**What you will do**
Leave the pictures in the listing below aside and reproduce exactly the lines starting with the one with "cơm Gia Định ở miền Sài Gòn" and going on through the one with "June 27, 2026", both ends included.

**Records to use**
—————

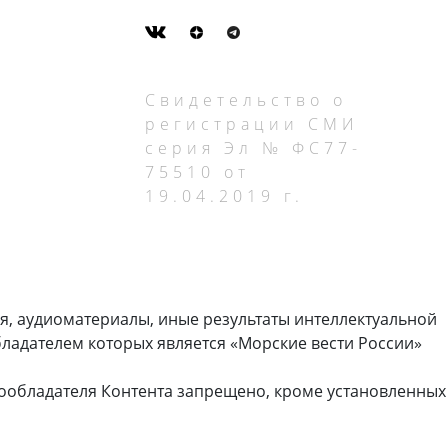
Свидетельство о
регистрации СМИ
серия Эл № ФС77-
75510 от
19.04.2019 г.
я, аудиоматериалы, иные результаты интеллектуальной
ладателем которых является «Морские вести России»
ообладателя Контента запрещено, кроме установленных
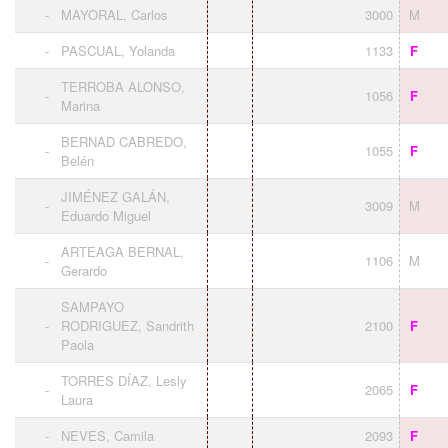
-
MAYORAL, Carlos
3000
M
-
PASCUAL, Yolanda
1133
F
TERROBA ALONSO,
-
1056
F
Marina
BERNAD CABREDO,
-
1055
F
Belén
JIMÉNEZ GALÁN,
-
3009
M
Eduardo Miguel
ARTEAGA BERNAL,
-
1106
M
Gerardo
SAMPAYO
-
RODRIGUEZ, Sandrith
2100
F
Paola
TORRES DÍAZ, Lesly
-
2065
F
Laura
-
NEVES, Camila
2093
F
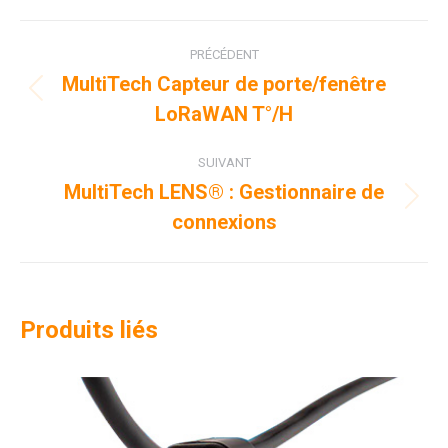
Facebook
X
LinkedIn
Navigation
PRÉCÉDENT
de
MultiTech Capteur de porte/fenêtre
Onglet
LoRaWAN T°/H
commentaire
précédent
SUIVANT
MultiTech LENS® : Gestionnaire de
Projets
connexions
similaires
Produits liés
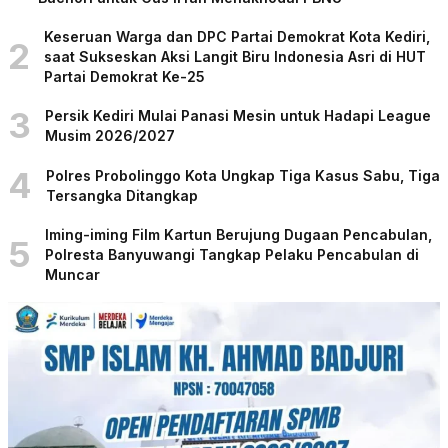
Keseruan Warga dan DPC Partai Demokrat Kota Kediri,
2
saat Sukseskan Aksi Langit Biru Indonesia Asri di HUT
Partai Demokrat Ke-25
3
Persik Kediri Mulai Panasi Mesin untuk Hadapi League
Musim 2026/2027
4
Polres Probolinggo Kota Ungkap Tiga Kasus Sabu, Tiga
Tersangka Ditangkap
Iming-iming Film Kartun Berujung Dugaan Pencabulan,
5
Polresta Banyuwangi Tangkap Pelaku Pencabulan di
Muncar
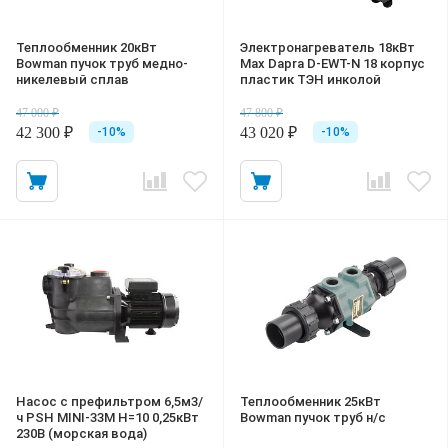
Теплообменник 20кВт
Электронагреватель 18кВт
Bowman пучок труб медно-
Max Dapra D-EWT-N 18 корпус
никелевый сплав
пластик ТЭН инколой
47 000 ₽
47 800 ₽
42 300 ₽
43 020 ₽
-10%
-10%
Насос с префильтром 6,5м3/
Теплообменник 25кВт
ч PSH MINI-33M Н=10 0,25кВт
Bowman пучок труб н/с
230В (морская вода)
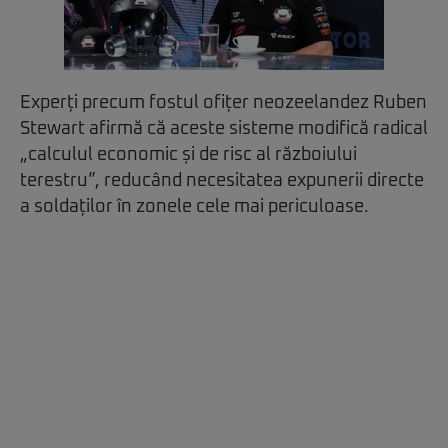
Experți precum fostul ofițer neozeelandez Ruben
Stewart afirmă că aceste sisteme modifică radical
„calculul economic și de risc al războiului
terestru”, reducând necesitatea expunerii directe
a soldaților în zonele cele mai periculoase.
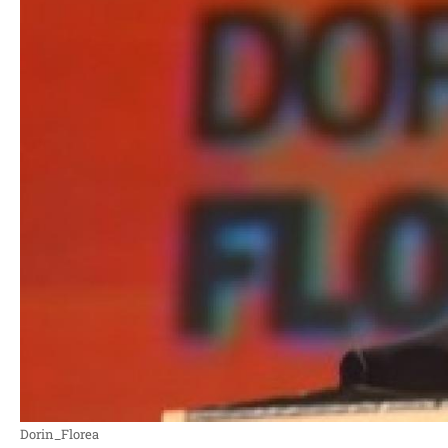
Dorin_Florea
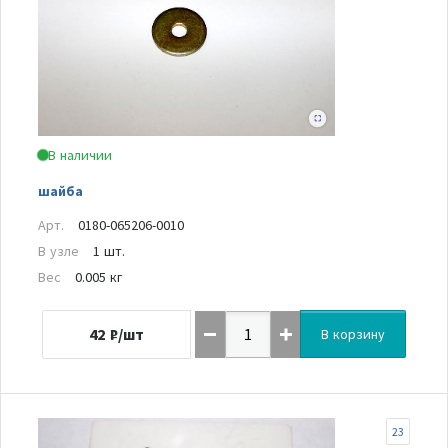
В наличии
шайба
Арт.
0180-065206-0010
В узле
1 шт.
Вес
0.005 кг
42
₽/шт
В корзину
23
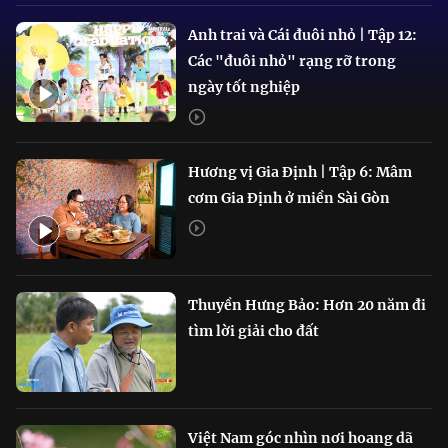
Anh trai và Cái đuôi nhỏ | Tập 12:
Các "đuôi nhỏ" rạng rỡ trong
ngày tốt nghiệp
Hương vị Gia Định | Tập 6: Mâm
cơm Gia Định ở miền Sài Gòn
Thuyền Hưng Bảo: Hơn 20 năm đi
tìm lời giải cho đất
Việt Nam góc nhìn nơi hoang dã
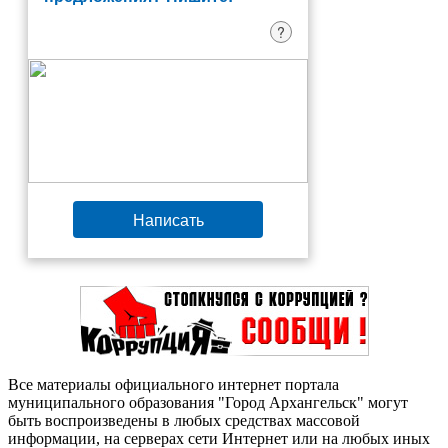
?
Написать
Все материалы официального интернет портала
муниципального образования "Город Архангельск" могут
быть воспроизведены в любых средствах массовой
информации, на серверах сети Интернет или на любых иных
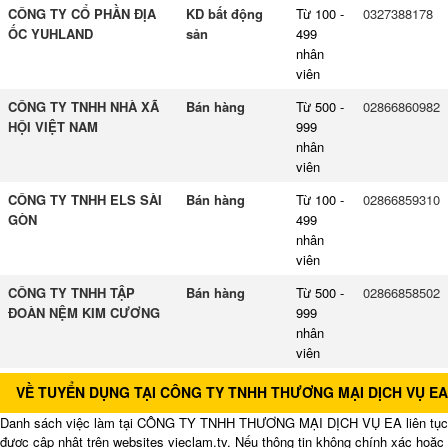
CÔNG TY CỔ PHẦN ĐỊA
KD bất động
Từ 100 -
0327388178
ỐC YUHLAND
sản
499
nhân
viên
CÔNG TY TNHH NHÀ XÃ
Bán hàng
Từ 500 -
02866860982
HỘI VIỆT NAM
999
nhân
viên
CÔNG TY TNHH ELS SÀI
Bán hàng
Từ 100 -
02866859310
GÒN
499
nhân
viên
CÔNG TY TNHH TẬP
Bán hàng
Từ 500 -
02866858502
ĐOÀN NỆM KIM CƯƠNG
999
nhân
viên
VỀ TUYỂN DỤNG TẠI CÔNG TY TNHH THƯƠNG MẠI DỊCH VỤ EA
Danh sách việc làm tại CÔNG TY TNHH THƯƠNG MẠI DỊCH VỤ EA liên tục
được cập nhật trên websites vieclam.tv. Nếu thông tin không chính xác hoặc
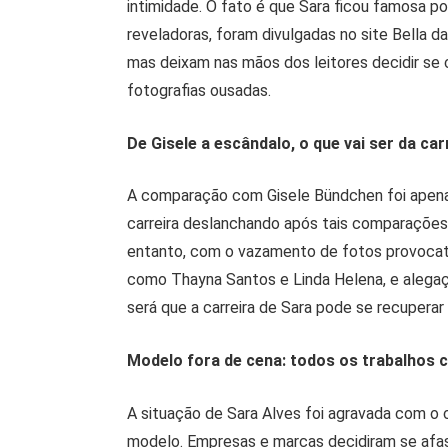
intimidade. O fato é que Sara ficou famosa p
reveladoras, foram divulgadas no site Bella 
mas deixam nas mãos dos leitores decidir se
fotografias ousadas.
De Gisele a escândalo, o que vai ser da ca
A comparação com Gisele Bündchen foi apenas 
carreira deslanchando após tais comparações
entanto, com o vazamento de fotos provocat
como Thayna Santos e Linda Helena, e alega
será que a carreira de Sara pode se recuper
Modelo fora de cena: todos os trabalhos 
A situação de Sara Alves foi agravada com 
modelo. Empresas e marcas decidiram se afas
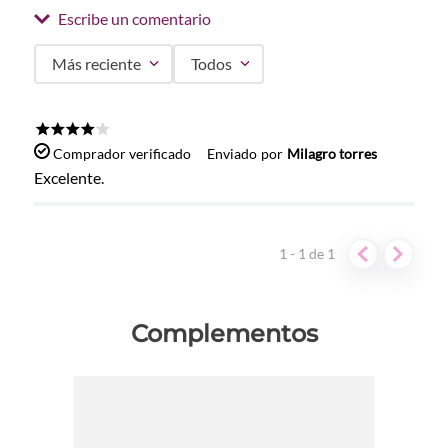
Escribe un comentario
Más reciente
Todos
Agregar comentario
Título
★
★
★
★
☆
Comprador verificado
Enviado
por
Milagro torres
Excelente.
Califica el producto de 1 a 5 estrellas
1 - 1
de
1
★
★
★
★
★
Tu nombre
Complementos
Dirección de email
Escribe un comentario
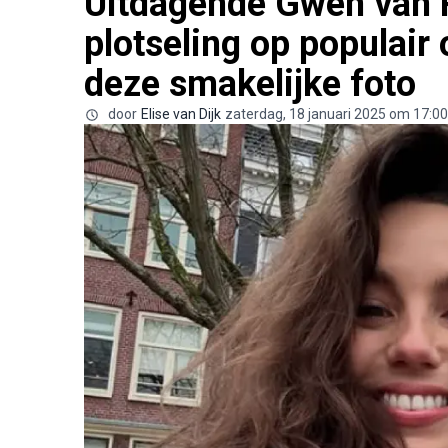
Uitdagende Gwen van P
plotseling op populair
deze smakelijke foto
door
Elise van Dijk
zaterdag, 18 januari 2025 om 17:00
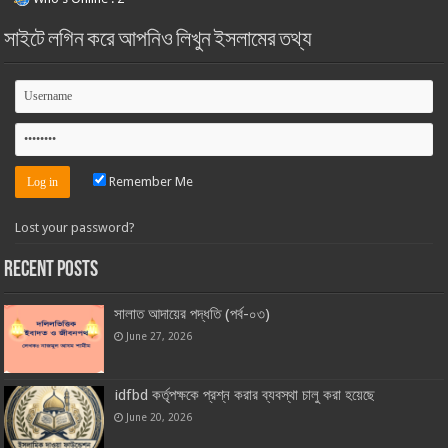
সাইটে লগিন করে আপনিও লিখুন ইসলামের তথ্য
Remember Me
Lost your password?
Recent Posts
সালাত আদায়ের পদ্ধতি (পর্ব-০৩)
June 27, 2026
idfbd কর্তৃপক্ষকে প্রশ্ন করার ব্যবস্থা চালু করা হয়েছে
June 20, 2026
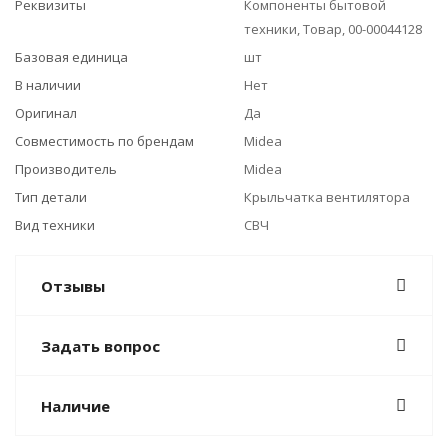
Реквизиты
Компоненты бытовой
техники, Товар, 00-00044128
Базовая единица
шт
В наличии
Нет
Оригинал
Да
Совместимость по брендам
Midea
Производитель
Midea
Тип детали
Крыльчатка вентилятора
Вид техники
СВЧ
Отзывы
Задать вопрос
Наличие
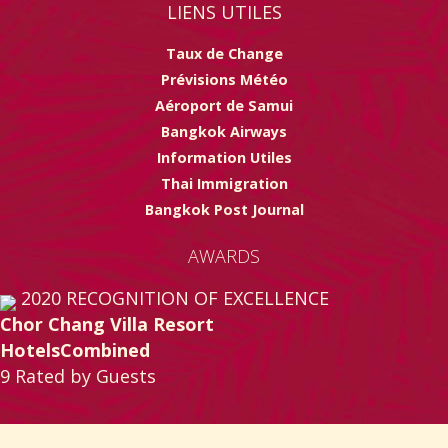
LIENS UTILES
Taux de Change
Prévisions Météo
Aéroport de Samui
Bangkok Airways
Information Utiles
Thai Immigration
Bangkok Post Journal
AWARDS
2020
RECOGNITION OF EXCELLENCE
Chor Chang Villa Resort
HotelsCombined
9
Rated by Guests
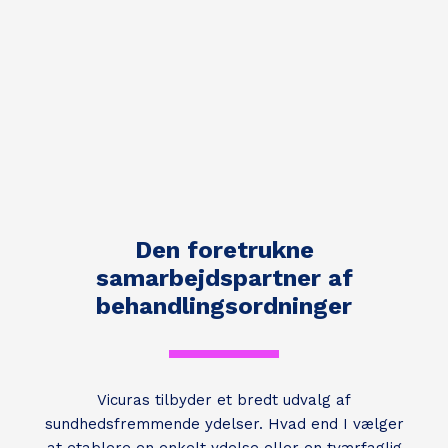
Den foretrukne
samarbejdspartner af
behandlingsordninger
Vicuras tilbyder et bredt udvalg af
sundhedsfremmende ydelser. Hvad end I vælger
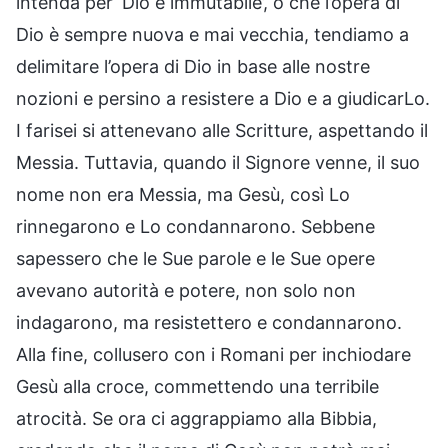
intenda per ‘Dio è immutabile’, o che l’opera di
Dio è sempre nuova e mai vecchia, tendiamo a
delimitare l’opera di Dio in base alle nostre
nozioni e persino a resistere a Dio e a giudicarLo.
I farisei si attenevano alle Scritture, aspettando il
Messia. Tuttavia, quando il Signore venne, il suo
nome non era Messia, ma Gesù, così Lo
rinnegarono e Lo condannarono. Sebbene
sapessero che le Sue parole e le Sue opere
avevano autorità e potere, non solo non
indagarono, ma resistettero e condannarono.
Alla fine, collusero con i Romani per inchiodare
Gesù alla croce, commettendo una terribile
atrocità. Se ora ci aggrappiamo alla Bibbia,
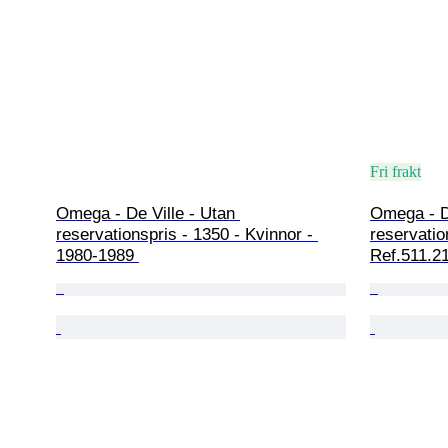
Fri frakt
Omega - De Ville - Utan 
Omega - De
reservationspris - 1350 - Kvinnor - 
reservatio
1980-1989 
Ref.511.21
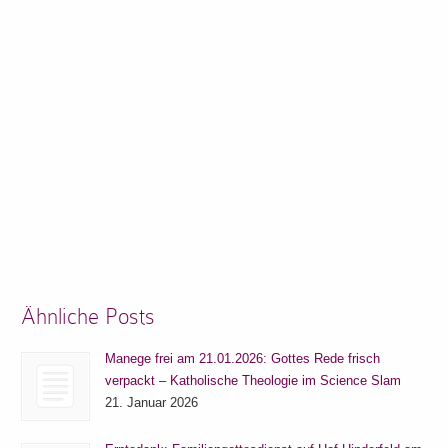
Ähnliche Posts
Manege frei am 21.01.2026: Gottes Rede frisch
verpackt – Katholische Theologie im Science Slam
21. Januar 2026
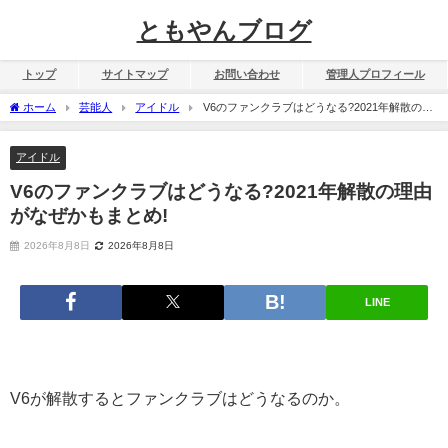
ともやんブログ
トップ
サイトマップ
お問い合わせ
管理人プロフィール
ホーム
芸能人
アイドル
V6のファンクラブはどうなる?2021年解散の理
由がなぜかもまとめ!
アイドル
V6のファンクラブはどうなる?2021年解散の理由
がなぜかもまとめ!
2026年8月8日
2026年8月8日
LINE
V6が解散するとファンクラブはどうなるのか。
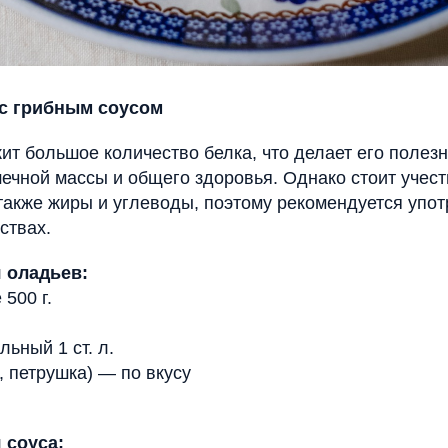
с грибным соусом
ит большое количество белка, что делает его полез
чной массы и общего здоровья. Однако стоит учесть
также жиры и углеводы, поэтому рекомендуется упот
ствах.
 оладьев:
500 г.
льный 1 ст. л.
, петрушка) — по вкусу
 соуса:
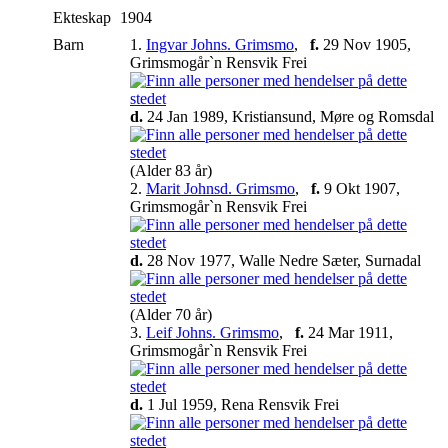
Ekteskap
1904
Barn
1.
Ingvar Johns. Grimsmo
,
f.
29 Nov 1905,
Grimsmogår`n Rensvik Frei
d.
24 Jan 1989, Kristiansund, Møre og Romsdal
(Alder 83 år)
2.
Marit Johnsd. Grimsmo
,
f.
9 Okt 1907,
Grimsmogår`n Rensvik Frei
d.
28 Nov 1977, Walle Nedre Sæter, Surnadal
(Alder 70 år)
3.
Leif Johns. Grimsmo
,
f.
24 Mar 1911,
Grimsmogår`n Rensvik Frei
d.
1 Jul 1959, Rena Rensvik Frei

—————

**Reply to the exercise**
cơm Gia Định ở miền Sài Gòn
Thuyền Hưng Bảo: Hơn 20 năm đi
tìm lời giải cho đất
Việt Nam góc nhìn nơi hoang dã
?
Написать
Все материалы официального интернет портала
муниципального образования "Город Архангельск" могут
быть воспроизведены в любых средствах массовой
информации, на серверах сети Интернет или на любых иных
CÔNG TY CỔ PHẦN ĐỊA
KD bất động
Từ 100 -
0327388178
ỐC YUHLAND
sản
499
nhân
viên
CÔNG TY TNHH NHÀ XÃ
Bán hàng
Từ 500 -
02866860982
HỘI VIỆT NAM
999
nhân
viên
CÔNG TY TNHH ELS SÀI
Bán hàng
Từ 100 -
02866859310
GÒN
499
nhân
viên
CÔNG TY TNHH TẬP
Bán hàng
Từ 500 -
02866858502
ĐOÀN NỆM KIM CƯƠNG
999
nhân
viên
VỀ TUYỂN DỤNG TẠI CÔNG TY TNHH THƯƠNG MẠI DỊCH VỤ EA
Danh sách việc làm tại CÔNG TY TNHH THƯƠNG MẠI DỊCH VỤ EA liên tục
được cập nhật trên websites vieclam.tv. Nếu thông tin không chính xác hoặc
intimidade. O fato é que Sara ficou famosa p
reveladoras, foram divulgadas no site Bella 
mas deixam nas mãos dos leitores decidir se
fotografias ousadas.
De Gisele a escândalo, o que vai ser da ca
A comparação com Gisele Bündchen foi apenas 
carreira deslanchando após tais comparações
entanto, com o vazamento de fotos provocat
como Thayna Santos e Linda Helena, e alega
será que a carreira de Sara pode se recuper
Modelo fora de cena: todos os trabalhos 
A situação de Sara Alves foi agravada com 
modelo. Empresas e marcas decidiram se afas
Escribe un comentario
Más reciente
Todos
Agregar comentario
Título
★
★
★
★
☆
Comprador verificado
Enviado
por
Milagro torres
Excelente.
Califica el producto de 1 a 5 estrellas
1 - 1
de
1
★
★
★
★
★
Tu nombre
Complementos
Dirección de email
Escribe un comentario
Uitdagende Gwen van P
plotseling op populair
deze smakelijke foto
door
Elise van Dijk
zaterdag, 18 januari 2025 om 17:00
সাইটে লগিন করে আপনিও লিখুন ইসলামের তথ্য
Remember Me
Lost your password?
Recent Posts
সালাত আদায়ের পদ্ধতি (পর্ব-০৩)
June 27, 2026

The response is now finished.